Hmm ... I don't think I am in all those rooms. I can't be sure, but this feels like when I leave a room (or maybe a DM), the relevant events are not purged. But I don't want to manually figure out a SQL to further clean up state_groups_state so I'll use another - blessed - approach.

I will just delete the rooms I am not in anymore using the purge_history API.

The following instructions are for "educational" purposes, I've found much easier to use the script matrix_prune_messages_v1.sh with a little addition: as per the documentation, one can also delete local events (which I am fine with) by adding {"delete_local_events": true} to the payload.

Example: create a timestamp of 1 year ago:

$ date --date='365 days ago' +%s000
1735246662000

Start purging events older than 1 year:

curl -X POST http://127.0.0.1:8008/_synapse/admin/v1/purge_history/<room_id> \
    -H "Content-Type: application/json" \
    -H "Authorization: Bearer $TOKEN" \
    -d { "delete_local_events": true, "purge_up_to_ts": 1735246662000 } \
    | jq .

The server returns a purge_id that can be polled to check when the operation finishes.

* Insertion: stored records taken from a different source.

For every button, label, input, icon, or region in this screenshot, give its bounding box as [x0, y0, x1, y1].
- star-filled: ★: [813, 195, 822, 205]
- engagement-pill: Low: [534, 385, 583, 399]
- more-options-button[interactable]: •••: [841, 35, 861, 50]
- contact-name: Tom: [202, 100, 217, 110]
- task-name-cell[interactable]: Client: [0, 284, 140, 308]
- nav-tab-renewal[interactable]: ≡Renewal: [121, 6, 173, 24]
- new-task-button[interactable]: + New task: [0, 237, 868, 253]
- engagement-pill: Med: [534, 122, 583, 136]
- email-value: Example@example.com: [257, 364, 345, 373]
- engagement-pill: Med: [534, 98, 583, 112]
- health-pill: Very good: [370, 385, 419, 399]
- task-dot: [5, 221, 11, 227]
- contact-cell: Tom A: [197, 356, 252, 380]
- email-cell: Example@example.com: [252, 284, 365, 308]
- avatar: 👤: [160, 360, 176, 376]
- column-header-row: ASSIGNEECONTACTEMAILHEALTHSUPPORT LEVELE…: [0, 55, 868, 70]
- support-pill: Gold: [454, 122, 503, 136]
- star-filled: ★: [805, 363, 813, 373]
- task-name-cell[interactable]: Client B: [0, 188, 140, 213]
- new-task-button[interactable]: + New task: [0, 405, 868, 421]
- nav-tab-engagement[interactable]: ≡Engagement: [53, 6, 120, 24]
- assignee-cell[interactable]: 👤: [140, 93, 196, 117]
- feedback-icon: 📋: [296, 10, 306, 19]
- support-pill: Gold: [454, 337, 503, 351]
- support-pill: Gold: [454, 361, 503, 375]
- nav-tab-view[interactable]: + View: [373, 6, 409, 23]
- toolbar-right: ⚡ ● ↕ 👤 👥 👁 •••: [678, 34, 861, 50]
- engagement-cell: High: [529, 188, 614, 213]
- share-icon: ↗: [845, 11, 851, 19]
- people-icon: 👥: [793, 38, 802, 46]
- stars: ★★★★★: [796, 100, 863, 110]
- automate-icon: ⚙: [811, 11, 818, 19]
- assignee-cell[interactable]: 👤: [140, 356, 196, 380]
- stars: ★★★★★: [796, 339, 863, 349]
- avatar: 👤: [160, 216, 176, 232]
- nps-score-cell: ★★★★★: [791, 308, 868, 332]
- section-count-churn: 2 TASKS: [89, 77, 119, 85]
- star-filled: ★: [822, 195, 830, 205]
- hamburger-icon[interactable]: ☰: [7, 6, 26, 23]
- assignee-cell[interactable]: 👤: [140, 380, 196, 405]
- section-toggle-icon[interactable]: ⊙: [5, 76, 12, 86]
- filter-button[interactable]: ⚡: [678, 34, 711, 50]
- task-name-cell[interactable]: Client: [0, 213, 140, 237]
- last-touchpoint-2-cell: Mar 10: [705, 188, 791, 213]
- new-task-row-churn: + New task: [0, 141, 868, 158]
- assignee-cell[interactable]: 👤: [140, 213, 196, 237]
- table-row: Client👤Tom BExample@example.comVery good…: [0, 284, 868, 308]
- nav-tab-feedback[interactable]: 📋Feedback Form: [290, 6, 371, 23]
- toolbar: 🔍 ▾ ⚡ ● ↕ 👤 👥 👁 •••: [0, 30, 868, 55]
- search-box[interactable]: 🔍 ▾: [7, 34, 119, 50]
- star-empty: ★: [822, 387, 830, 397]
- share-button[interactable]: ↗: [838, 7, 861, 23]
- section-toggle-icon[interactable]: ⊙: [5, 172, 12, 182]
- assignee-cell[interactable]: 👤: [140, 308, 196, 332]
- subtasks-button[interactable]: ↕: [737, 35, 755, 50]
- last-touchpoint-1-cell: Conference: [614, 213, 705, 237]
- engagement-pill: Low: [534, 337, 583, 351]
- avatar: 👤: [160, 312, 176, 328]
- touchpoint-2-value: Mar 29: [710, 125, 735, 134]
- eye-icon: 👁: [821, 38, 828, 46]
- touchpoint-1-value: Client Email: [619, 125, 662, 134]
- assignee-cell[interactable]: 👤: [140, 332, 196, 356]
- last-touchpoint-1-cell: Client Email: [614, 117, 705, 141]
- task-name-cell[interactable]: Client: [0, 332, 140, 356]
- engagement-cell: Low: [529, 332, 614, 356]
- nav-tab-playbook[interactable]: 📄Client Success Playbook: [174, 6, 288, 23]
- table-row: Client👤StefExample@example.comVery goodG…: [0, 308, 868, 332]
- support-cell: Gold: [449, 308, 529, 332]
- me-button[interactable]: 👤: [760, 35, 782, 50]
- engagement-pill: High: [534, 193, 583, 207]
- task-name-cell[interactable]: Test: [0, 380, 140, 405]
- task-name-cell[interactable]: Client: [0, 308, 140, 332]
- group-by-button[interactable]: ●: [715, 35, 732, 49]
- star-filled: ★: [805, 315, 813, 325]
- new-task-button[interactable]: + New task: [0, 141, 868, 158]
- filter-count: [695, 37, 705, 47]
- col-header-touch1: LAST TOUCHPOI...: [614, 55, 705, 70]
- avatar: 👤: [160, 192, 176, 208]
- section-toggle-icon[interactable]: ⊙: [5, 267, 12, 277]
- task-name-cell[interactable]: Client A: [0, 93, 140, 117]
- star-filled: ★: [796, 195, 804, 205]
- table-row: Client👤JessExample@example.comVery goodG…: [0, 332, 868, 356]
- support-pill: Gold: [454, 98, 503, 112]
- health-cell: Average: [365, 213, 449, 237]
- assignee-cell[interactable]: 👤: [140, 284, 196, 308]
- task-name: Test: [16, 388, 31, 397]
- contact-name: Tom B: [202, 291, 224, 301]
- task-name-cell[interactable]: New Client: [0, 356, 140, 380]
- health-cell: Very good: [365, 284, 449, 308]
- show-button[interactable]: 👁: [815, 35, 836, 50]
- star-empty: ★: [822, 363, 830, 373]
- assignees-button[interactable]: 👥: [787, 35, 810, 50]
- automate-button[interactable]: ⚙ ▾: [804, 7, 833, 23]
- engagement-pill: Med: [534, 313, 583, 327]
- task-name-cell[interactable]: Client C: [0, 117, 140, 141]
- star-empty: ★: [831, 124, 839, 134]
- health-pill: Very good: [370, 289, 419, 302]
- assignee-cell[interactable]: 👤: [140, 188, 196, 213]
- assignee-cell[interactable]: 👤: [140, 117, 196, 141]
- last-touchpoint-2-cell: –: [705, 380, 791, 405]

curl http://127.0.0.1:8008/_synapse/admin/v1/purge_history_status/<purge_id> \
    -H "Authorization: Bearer $TOKEN" \
    -H "Content-Type: application/json" \
    | jq .

I run a server since many years, so this did take down the number of records (as expected).

§ Delete local media

Another thing I am not interested is storing media files. I removed all media files older than a week.

Timestamp of 7 days ago:

$ date --date='7 days ago' +%s000
1766186437000

Delete the files:

curl -X POST 'http://127.0.0.1:8008/_synapse/admin/v1/media/delete?before_ts=1766186437000' \
    -H "Authorization: Bearer $TOKEN" \
    -H "Content-Type: application/json" \
    | jq .

This reclaimed immediately about 1GiB disk space (which is a lot, considering how little users my server has).

§ Compact Postgres database

And now the cherry on top: running a VACUUM FULL; will now free a lot of disk space.

§ Conclusions

In the end the size of the database dump went down from 744 MiB to 104 MiB, that's a great win! I cannot imagine the space one can reclaim on a much busier server.

The next step is probably to setup a procedure (even better a script) to automate these actions and maybe run them once a year.